Ma ecco che già pensiamo al domani
del tempo post-umano
alla formula segreta
per entrarvi.
*
Dans la musique des répétitions
chaque action nourrit
l’action qui la suit.
Le monde paraît bon.
Le monde paraît chargé de sens.
On met la main sur le feu
pour éteindre la violence.
L’espérance s’allume
prend racine comme une plante
peu importe si c’est maintenant
demain ou dans une autre ère.
-------------------------
Nella musica delle repetizioni
Ogni azione nutre
l’azione seguente.
Il mondo appare buonpo.
Il mondo appare carico di senso.
Si mette la mano sul fuoco
per spegnere la prepotenza.
La speranza s’accende
mette radici come una pianta
non importa se ora
domani o in altra era.
*
Dans le silence
une main se pose sur notre épaule
à moins qu’il ne s’agisse
d’une erreur de perception.
Inutile de se tourner pour voir
le soleil nous aveugle.
La blancheur des marbres nous étourdit.
-------------------------
Nel silenzio
Una mano si posa sulla spalla
o forse trattasi
d’un errore di percezione.
Inutile voltarsi a guardare
Il sole acceca.
Il biancore dei marmi stordisce.
*
Comment se soustraire aux évènements
au gris qui transparaît
dans le temps de l’histoire ?
Lui ne craint rien
il sait bien
que nous arrivons.
Un pas.
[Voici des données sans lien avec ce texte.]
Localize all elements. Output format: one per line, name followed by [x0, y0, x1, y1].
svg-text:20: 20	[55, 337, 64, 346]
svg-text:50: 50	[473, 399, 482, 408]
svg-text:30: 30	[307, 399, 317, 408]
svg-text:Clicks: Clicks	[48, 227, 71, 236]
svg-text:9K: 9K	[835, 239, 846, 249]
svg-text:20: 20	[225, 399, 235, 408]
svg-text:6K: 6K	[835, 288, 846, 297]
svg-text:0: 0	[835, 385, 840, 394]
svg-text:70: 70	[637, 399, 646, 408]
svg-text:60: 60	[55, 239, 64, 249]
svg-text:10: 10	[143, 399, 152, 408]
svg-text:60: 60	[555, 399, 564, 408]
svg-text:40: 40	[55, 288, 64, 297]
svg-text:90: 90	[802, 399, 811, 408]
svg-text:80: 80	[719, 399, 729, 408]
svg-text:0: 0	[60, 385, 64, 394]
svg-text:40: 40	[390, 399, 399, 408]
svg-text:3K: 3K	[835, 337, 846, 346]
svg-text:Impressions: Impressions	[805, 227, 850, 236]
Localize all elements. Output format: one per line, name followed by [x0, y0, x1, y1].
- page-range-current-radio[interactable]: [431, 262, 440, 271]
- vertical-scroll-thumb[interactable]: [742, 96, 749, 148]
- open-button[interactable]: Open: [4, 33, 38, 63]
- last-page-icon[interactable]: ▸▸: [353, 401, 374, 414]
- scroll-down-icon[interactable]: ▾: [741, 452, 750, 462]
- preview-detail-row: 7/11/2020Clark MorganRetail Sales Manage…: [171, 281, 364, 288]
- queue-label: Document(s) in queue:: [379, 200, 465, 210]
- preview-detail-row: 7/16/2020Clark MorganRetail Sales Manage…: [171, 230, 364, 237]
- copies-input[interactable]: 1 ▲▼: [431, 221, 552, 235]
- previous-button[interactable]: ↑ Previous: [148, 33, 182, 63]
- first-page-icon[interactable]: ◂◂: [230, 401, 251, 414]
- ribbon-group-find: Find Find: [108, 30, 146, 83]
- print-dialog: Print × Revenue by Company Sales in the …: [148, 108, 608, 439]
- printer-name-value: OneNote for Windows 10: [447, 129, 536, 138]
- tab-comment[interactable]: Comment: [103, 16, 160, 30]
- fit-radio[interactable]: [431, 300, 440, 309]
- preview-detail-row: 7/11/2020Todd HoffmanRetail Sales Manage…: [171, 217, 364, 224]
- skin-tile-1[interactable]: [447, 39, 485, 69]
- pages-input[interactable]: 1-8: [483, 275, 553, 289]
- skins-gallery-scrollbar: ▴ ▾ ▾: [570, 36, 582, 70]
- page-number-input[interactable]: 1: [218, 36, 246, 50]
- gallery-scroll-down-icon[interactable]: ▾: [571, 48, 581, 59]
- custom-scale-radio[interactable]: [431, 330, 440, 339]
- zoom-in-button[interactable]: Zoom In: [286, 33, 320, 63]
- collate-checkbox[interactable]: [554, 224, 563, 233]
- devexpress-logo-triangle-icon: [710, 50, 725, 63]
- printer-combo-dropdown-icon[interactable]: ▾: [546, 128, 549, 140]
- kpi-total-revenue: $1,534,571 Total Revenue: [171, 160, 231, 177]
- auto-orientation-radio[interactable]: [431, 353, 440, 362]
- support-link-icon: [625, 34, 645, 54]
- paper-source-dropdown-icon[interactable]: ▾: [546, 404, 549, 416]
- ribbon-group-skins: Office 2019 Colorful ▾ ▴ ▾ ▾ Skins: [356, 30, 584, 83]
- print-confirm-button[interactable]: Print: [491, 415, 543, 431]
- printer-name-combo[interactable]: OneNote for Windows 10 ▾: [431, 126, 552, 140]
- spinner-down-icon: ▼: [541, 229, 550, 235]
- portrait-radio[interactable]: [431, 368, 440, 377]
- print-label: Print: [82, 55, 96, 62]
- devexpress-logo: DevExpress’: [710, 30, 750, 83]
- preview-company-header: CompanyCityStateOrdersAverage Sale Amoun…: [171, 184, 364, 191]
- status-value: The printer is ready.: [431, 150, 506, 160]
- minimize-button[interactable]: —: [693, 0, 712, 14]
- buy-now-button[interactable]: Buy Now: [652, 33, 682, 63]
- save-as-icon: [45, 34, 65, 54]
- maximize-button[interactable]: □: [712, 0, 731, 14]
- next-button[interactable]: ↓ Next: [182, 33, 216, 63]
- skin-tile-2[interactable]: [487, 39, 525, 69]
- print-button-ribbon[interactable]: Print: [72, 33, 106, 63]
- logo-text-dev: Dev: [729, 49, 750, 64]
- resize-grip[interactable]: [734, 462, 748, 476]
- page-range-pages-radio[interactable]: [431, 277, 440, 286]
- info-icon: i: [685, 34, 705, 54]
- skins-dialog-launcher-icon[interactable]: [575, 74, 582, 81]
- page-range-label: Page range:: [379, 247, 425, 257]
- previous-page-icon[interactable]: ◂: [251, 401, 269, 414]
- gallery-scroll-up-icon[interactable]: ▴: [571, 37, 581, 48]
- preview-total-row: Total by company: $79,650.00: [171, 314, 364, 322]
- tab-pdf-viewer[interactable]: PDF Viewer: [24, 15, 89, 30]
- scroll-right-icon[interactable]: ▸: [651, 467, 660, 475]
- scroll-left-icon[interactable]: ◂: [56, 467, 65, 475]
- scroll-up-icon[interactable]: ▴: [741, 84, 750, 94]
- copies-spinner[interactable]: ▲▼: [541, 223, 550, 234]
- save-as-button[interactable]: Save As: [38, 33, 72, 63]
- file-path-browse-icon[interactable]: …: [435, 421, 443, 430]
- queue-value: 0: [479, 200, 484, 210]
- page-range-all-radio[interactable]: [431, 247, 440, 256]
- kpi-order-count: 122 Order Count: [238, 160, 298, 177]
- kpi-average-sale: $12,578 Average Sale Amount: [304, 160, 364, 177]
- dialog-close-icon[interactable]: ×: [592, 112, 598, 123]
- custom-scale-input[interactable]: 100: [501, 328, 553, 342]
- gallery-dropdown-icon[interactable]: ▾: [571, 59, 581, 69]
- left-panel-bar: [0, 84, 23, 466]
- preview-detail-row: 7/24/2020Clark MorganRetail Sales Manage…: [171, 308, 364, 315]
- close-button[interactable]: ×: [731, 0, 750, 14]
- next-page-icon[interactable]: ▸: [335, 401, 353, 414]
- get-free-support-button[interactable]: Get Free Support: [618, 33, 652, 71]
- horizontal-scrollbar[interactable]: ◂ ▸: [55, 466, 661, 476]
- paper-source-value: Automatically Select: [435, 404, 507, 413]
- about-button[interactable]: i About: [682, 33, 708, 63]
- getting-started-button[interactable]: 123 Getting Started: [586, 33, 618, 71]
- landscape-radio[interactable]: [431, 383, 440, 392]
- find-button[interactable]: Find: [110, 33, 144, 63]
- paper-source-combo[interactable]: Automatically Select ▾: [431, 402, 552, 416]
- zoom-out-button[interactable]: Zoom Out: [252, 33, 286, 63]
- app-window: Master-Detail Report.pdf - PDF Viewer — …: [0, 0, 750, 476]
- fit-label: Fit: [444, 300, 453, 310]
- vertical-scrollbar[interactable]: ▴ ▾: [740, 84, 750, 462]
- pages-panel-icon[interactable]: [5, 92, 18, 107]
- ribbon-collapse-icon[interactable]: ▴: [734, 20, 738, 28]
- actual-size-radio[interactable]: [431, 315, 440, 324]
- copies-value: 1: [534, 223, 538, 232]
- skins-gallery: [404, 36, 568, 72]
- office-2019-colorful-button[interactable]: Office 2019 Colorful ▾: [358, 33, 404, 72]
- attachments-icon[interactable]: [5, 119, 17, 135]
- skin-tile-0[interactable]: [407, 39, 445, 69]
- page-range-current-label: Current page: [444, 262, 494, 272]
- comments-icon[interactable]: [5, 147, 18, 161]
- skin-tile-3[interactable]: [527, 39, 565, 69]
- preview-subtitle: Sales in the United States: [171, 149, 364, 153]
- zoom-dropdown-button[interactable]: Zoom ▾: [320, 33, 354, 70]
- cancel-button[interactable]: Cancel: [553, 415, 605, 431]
Un autre.
S’inclinent les peupliers
dans le jeu de les compter.
L’ongle
des jours
se décompose
à une telle vitesse.
-------------------------
Come sottrarsi agli eventi
al grigio che traspare
nei tempi della storia ?
Lui non teme niente
lo sa
che arriviamo.
Un passo. Un altro.
Si flettono i pioppi
nel giocco di contarli.
L’unghia
dei giorni
si decompone
a una tale velocità.
*
Dans les pensées abyssales
dans le ciel intérieur
on joue aux dés
avec l’ange de l’ironie
puisque la grâce
se met à vivre chaque jour
au-dedans au dehors du murmure.
La grâce chaque jour
par principe
d’une montagne tombe
et puis renaît.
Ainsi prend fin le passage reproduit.